Multimedia-Lesung Sebastian Fitzek

Hallo, liebe Leserinnen und Leser,

am Freitag war es endlich soweit. 4 Monate, nachdem Uta, unsere Kollegin Katrin und ich die Tickets gekauft hatten, ging es zu Sebastian Fitzeks Multimedia-Lesung seines neuesten Buches, „Das Geschenk“. Wir waren äußerst gespannt auf die Show.

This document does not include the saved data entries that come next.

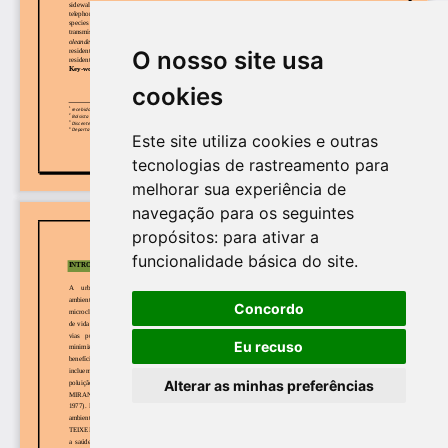
O nosso site usa
cookies
Este site utiliza cookies e outras
tecnologias de rastreamento para
melhorar sua experiência de
navegação para os seguintes
propósitos:
para ativar a
funcionalidade básica do site
.
Concordo
Eu recuso
Alterar as minhas preferências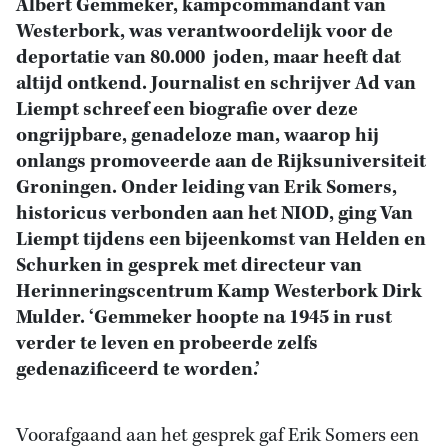
Albert Gemmeker, kampcommandant van
Westerbork, was verantwoordelijk voor de
deportatie van 80.000 joden, maar heeft dat
altijd ontkend. Journalist en schrijver Ad van
Liempt schreef een biografie over deze
ongrijpbare, genadeloze man, waarop hij
onlangs promoveerde aan de Rijksuniversiteit
Groningen. Onder leiding van Erik Somers,
historicus verbonden aan het NIOD, ging Van
Liempt tijdens een bijeenkomst van Helden en
Schurken in gesprek met directeur van
Herinneringscentrum Kamp Westerbork Dirk
Mulder. ‘Gemmeker hoopte na 1945 in rust
verder te leven en probeerde zelfs
gedenazificeerd te worden.’
Voorafgaand aan het gesprek gaf Erik Somers een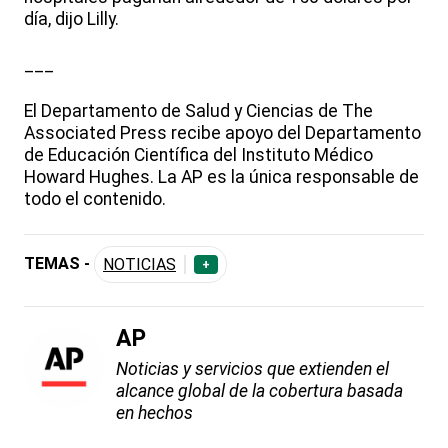
día, dijo Lilly.
___
El Departamento de Salud y Ciencias de The
Associated Press recibe apoyo del Departamento
de Educación Científica del Instituto Médico
Howard Hughes. La AP es la única responsable de
todo el contenido.
TEMAS -
NOTICIAS
+
AP
Noticias y servicios que extienden el
alcance global de la cobertura basada
en hechos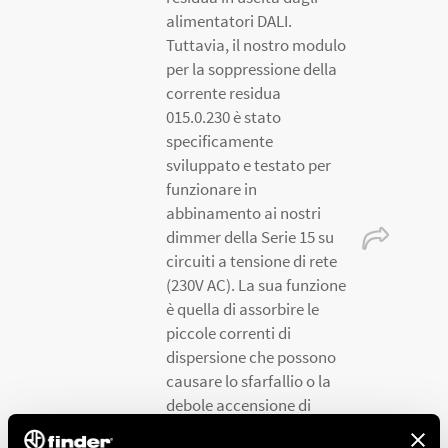
alimentatori DALI.
Tuttavia, il nostro modulo
per la soppressione della
corrente residua
015.0.230 è stato
specificamente
sviluppato e testato per
funzionare in
abbinamento ai nostri
dimmer della Serie 15 su
circuiti a tensione di rete
(230V AC). La sua funzione
è quella di assorbire le
piccole correnti di
dispersione che possono
causare lo sfarfallio o la
debole accensione di
lampade LED a bassi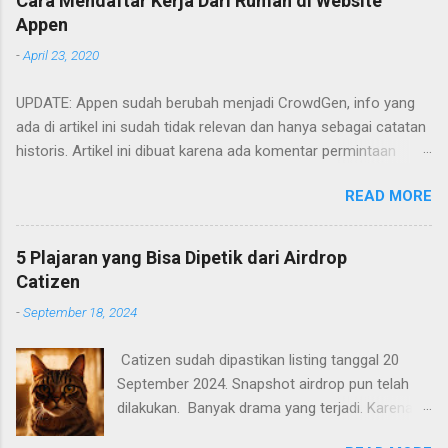
Cara Mendaftar Kerja Dari Rumah di Website
Appen
-
April 23, 2020
UPDATE: Appen sudah berubah menjadi CrowdGen, info yang
ada di artikel ini sudah tidak relevan dan hanya sebagai catatan
historis. Artikel ini dibuat karena ada komentar permintaan
tutorial untuk mendaftar di appen. Artikel ini hanya memberikan
READ MORE
garis-garis besar saja apa saja yang perlu dilakukan. Cara
mendaftarnya cukup mudah. Yaitu tinggal mengakses
websitenya dan mengisi formulir yang ada. Berikut adalah poin-
5 Plajaran yang Bisa Dipetik dari Airdrop
poin yang perlu diperhatikan.
Catizen
-
September 18, 2024
Catizen sudah dipastikan listing tanggal 20
September 2024. Snapshot airdrop pun telah
dilakukan. Banyak drama yang terjadi. Karena
banyak yang mendapatkan coin CATI sangat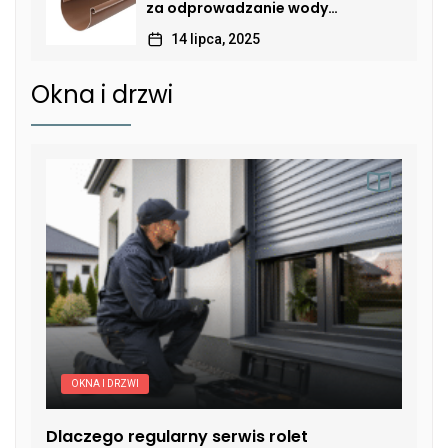
za odprowadzanie wody
deszczowej
14 lipca, 2025
Okna i drzwi
OKNA I DRZWI
Dlaczego regularny serwis rolet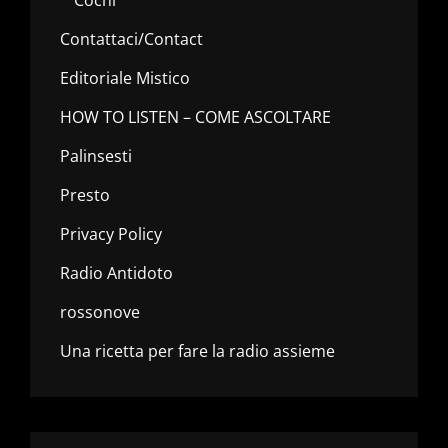
Contattaci/Contact
Editoriale Mistico
HOW TO LISTEN – COME ASCOLTARE
Palinsesti
Presto
Privacy Policy
Radio Antidoto
rossonove
Una ricetta per fare la radio assieme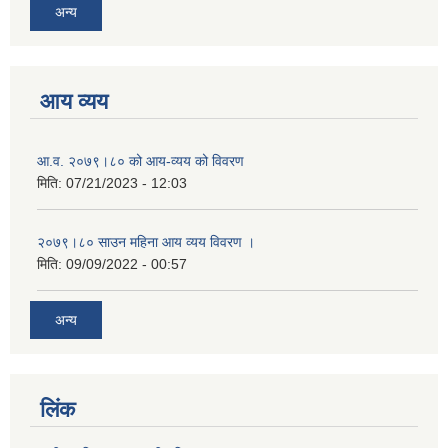
अन्य
आय व्यय
आ.व. २०७९।८० को आय-व्यय को विवरण
मिति:
07/21/2023 - 12:03
२०७९।८० साउन महिना आय व्यय विवरण ।
मिति:
09/09/2022 - 00:57
अन्य
लिंक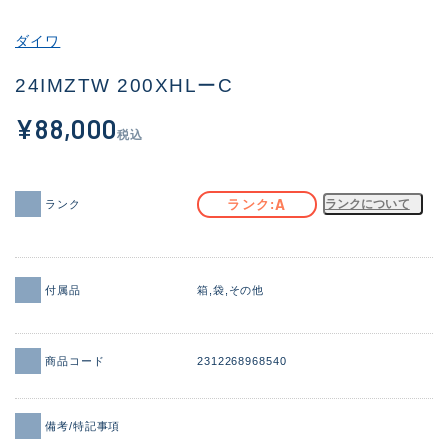
その他
ダイワ
新商品
(1911)
24IMZTW 200XHLーC
おすすめ
(170)
¥88,000
税込
値下げ品
(14306)
OH済
(933)
A
ランク
ランクについて
ランク
DCチェック済
(1329)
在庫有のみ
(22150)
付属品
箱
袋
その他
価格
商品コード
2312268968540
この条件で検索する
備考/特記事項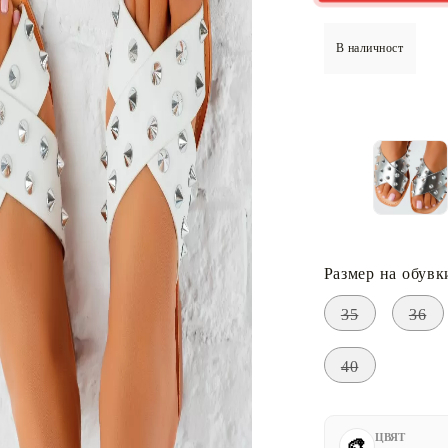
В наличност
Размер на обувк
35
36
40
ЦВЯТ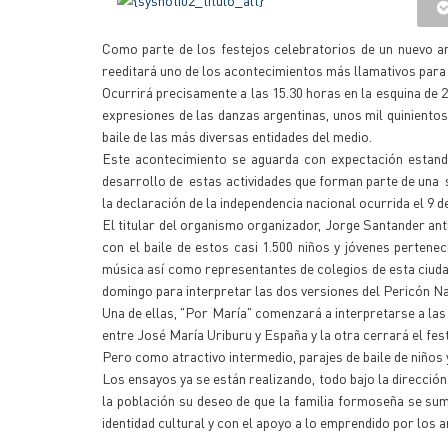
Como parte de los festejos celebratorios de un nuevo ani
reeditará uno de los acontecimientos más llamativos para l
Ocurrirá precisamente a las 15.30 horas en la esquina de
expresiones de las danzas argentinas, unos mil quiniento
baile de las más diversas entidades del medio.
Este acontecimiento se aguarda con expectación estando
desarrollo de estas actividades que forman parte de una 
la declaración de la independencia nacional ocurrida el 9 d
El titular del organismo organizador, Jorge Santander ant
con el baile de estos casi 1.500 niños y jóvenes pertenec
música así como representantes de colegios de esta ciudad
domingo para interpretar las dos versiones del Pericón Na
Una de ellas, "Por María" comenzará a interpretarse a las 
entre José María Uriburu y España y la otra cerrará el fest
Pero como atractivo intermedio, parajes de baile de niños
Los ensayos ya se están realizando, todo bajo la dirección
la población su deseo de que la familia formoseña se sum
identidad cultural y con el apoyo a lo emprendido por los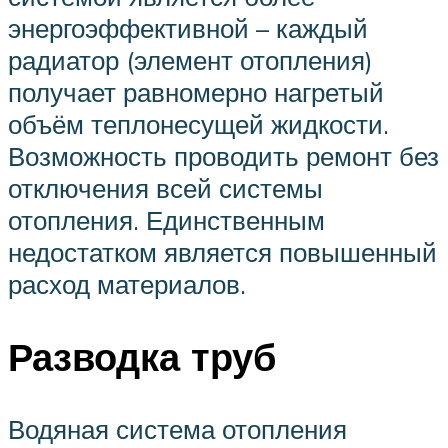
энергоэффективной – каждый
радиатор (элемент отопления)
получает равномерно нагретый
объём теплонесущей жидкости.
Возможность проводить ремонт без
отключения всей системы
отопления. Единственным
недостатком является повышенный
расход материалов.
Разводка труб
Водяная система отопления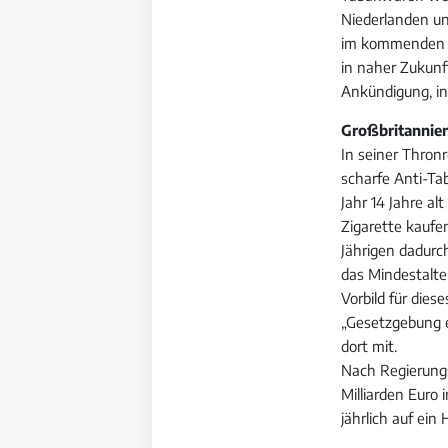
Niederlanden un
im kommenden Ja
in naher Zukunf
Ankündigung, in
Großbritannien
In seiner Thron
scharfe Anti-Ta
Jahr 14 Jahre al
Zigarette kaufe
Jährigen dadurc
das Mindestalte
Vorbild für die
„Gesetzgebung e
dort mit.
Nach Regierungs
Milliarden Euro
jährlich auf ein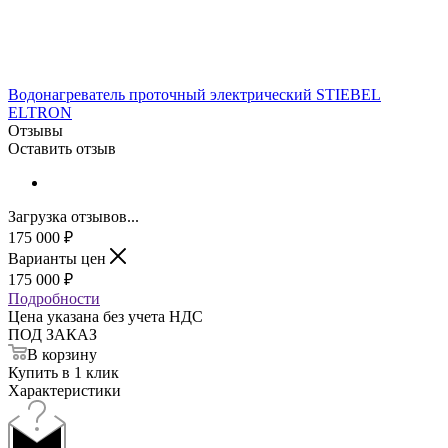
Водонагреватель проточный электрический STIEBEL
ELTRON
Отзывы
Оставить отзыв
Загрузка отзывов...
175 000
₽
Варианты цен
175 000
₽
Подробности
Цена указана без учета НДС
ПОД ЗАКАЗ
В корзину
Купить в 1 клик
Характеристики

2 Stunden später stand fest: es war toll! Eine gelungene Mischung aus Lesung, passender musikalischer Untermalung, Videoanimationen und dem herrlich schwarzen Humor von Herrn Fitzek. Die Musiker haben wunderbar harmoniert und die Mischung aus klassischer und elektronischer Musik passte gut zur Spannung des Romans.

Wir Drei haben das Buch noch nicht gelesen, aber spätestens nach dieser Lesung steht fest, dass das nachgeholt wird.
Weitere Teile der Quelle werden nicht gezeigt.